In China, saying something that authorities deem “sensitive remarks” may be labeled “anti-Party” or “anti-social” and punished accordingly.
The Chinese Communist Party (CCP) is sparing no efforts, financial and ideological alike, to intensify its control over the populace and preserve the totalitarian rule. The measures range from the revival of the Cultural Revolution methods to monitor the religious and report on them, such as the “Fengqiao Experience” to the creation of new high-tech monitoring surveillance systems, like Skynet and Sharp Eyes Project. At the same time, the Chinese authorities are closely monitoring online platforms and groups, to make sure that no critical posts or remarks detrimental to the image of the Communist Party or its leaders go unnoticed, and their authors are punished.
Deemed “reactionary” for making comments about Xi Jinping
In early 2019, a netizen in northeastern China’s Liaoning Province was summoned by the local police for forwarding a cartoon online showing President Xi Jinping holding a steamed stuffed bun.

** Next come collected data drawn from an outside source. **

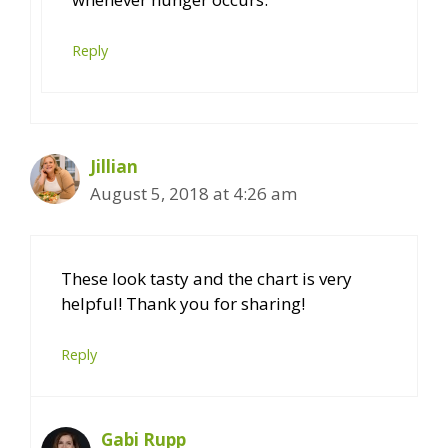
Reply
Jillian
August 5, 2018 at 4:26 am
These look tasty and the chart is very
helpful! Thank you for sharing!
Reply
Gabi Rupp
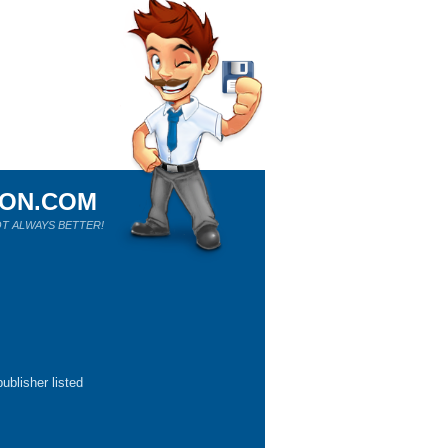
ION.COM
T ALWAYS BETTER!
ublisher listed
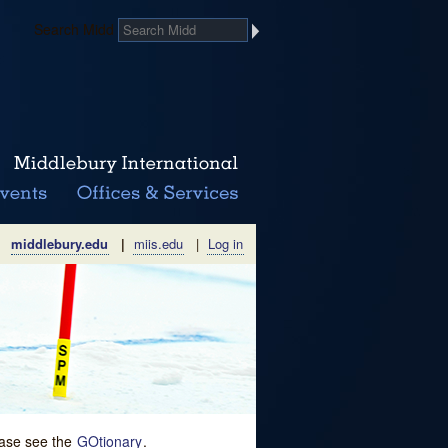
Search Midd
middlebury.edu
|
miis.edu
|
Log in
lease see the
GOtionary
.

He was questioned on why he had posted the cartoon online, who instructed him to do so, and whether he was a member of “anti-government” organizations. The search of the netizen’s computer and his bank account information revealed nothing suspicious. Nevertheless, the authorities still detained him for 15 days on the charge of “picking quarrels and provoking trouble.”
A netizen from Daqing city in northeast China’s Heilongjiang Province was reprimanded and punished for posting critical remarks about Xi Jinping in December 2018. He has reportedly posted a message in a WeChat group criticizing and mocking the president for his authoritarian leadership style, comparing China’s dictatorship to that of North Korea.
His message read: “East Korea [i.e. North Korea] and West Korea [i.e. China] are the only countries in the world that make their citizens learn the thoughts and ideology of their leaders. Whoever comes to power in China always concocts their ideology and theory for people to study. When Xi Jinping met with the prime minister of Japan, he even had to follow a script when uttering simple everyday phrases, revealing the immensity of his incompetence.”
As the dictatorship of the Chinese Communist Party in mainland China is becoming similar to that of North Korea, more and more Chinese netizens and the public have started referring to mainland China as “West Korea” and North Korea as “East Korea.”
The netizen was summoned to the local police station and accused of posting online remarks opposing China’s leadership and being “anti-social” and “reactionary.” His WeChat account was blocked, and he was forced to sign a statement promising not to post such messages in the future. The police threatened him, “If you ever post any reactionary messages again, once discovered, you will be detained for six months or one year.” He was also required to keep his cellphone on and be available on demand 24 hours a day.
The netizen feels terrified of being monitored by the government at every moment and is afraid of saying “wrong things” and be taken into custody. He said that the authorities’ actions show that keeping people silent is more important than anything else.
Detained by authorities for altering a slogan
In late September 2018, a resident of a village under the jurisdiction of Jiujiang city in southeast China’s Jiangxi Province saw the slogan “Do not engage in wishful thinking; do not covet money allocated for alleviating poverty” written on the wall of a village’s ancestral home – a shrine where villagers offer sacrifices to their ancestors. Believing that ordinary people would never covet money from the government, and that these words should be directed at government officials, he decided to paint over some characters making up the slogan, changing its meaning into “Engage in wishful thinking; covet money allocated for alleviating poverty” as a way to satirize the government.
Someone took a photo of the altered slogan and posted it on WeChat. In February 2019, the villager was summoned to the local police station for interrogation and was later detained for five days for “the crime of altering a slogan.”
Afterward, a local village official said, “The person who painted over those two words will always have a blemish [on his record]. In the future, if he makes the same mistake as someone else, for which the other person is imprisoned for one year, he will be imprisoned for two years. In addition, the person’s children will face difficulties if they want to take university entrance exams, join the Party, or serve in the army.”
One elderly villager lamented that this is reminiscent of the Cultural Revolution, when, if you said just one thing wrong, the CCP would denounce, humiliate, and torture you in public.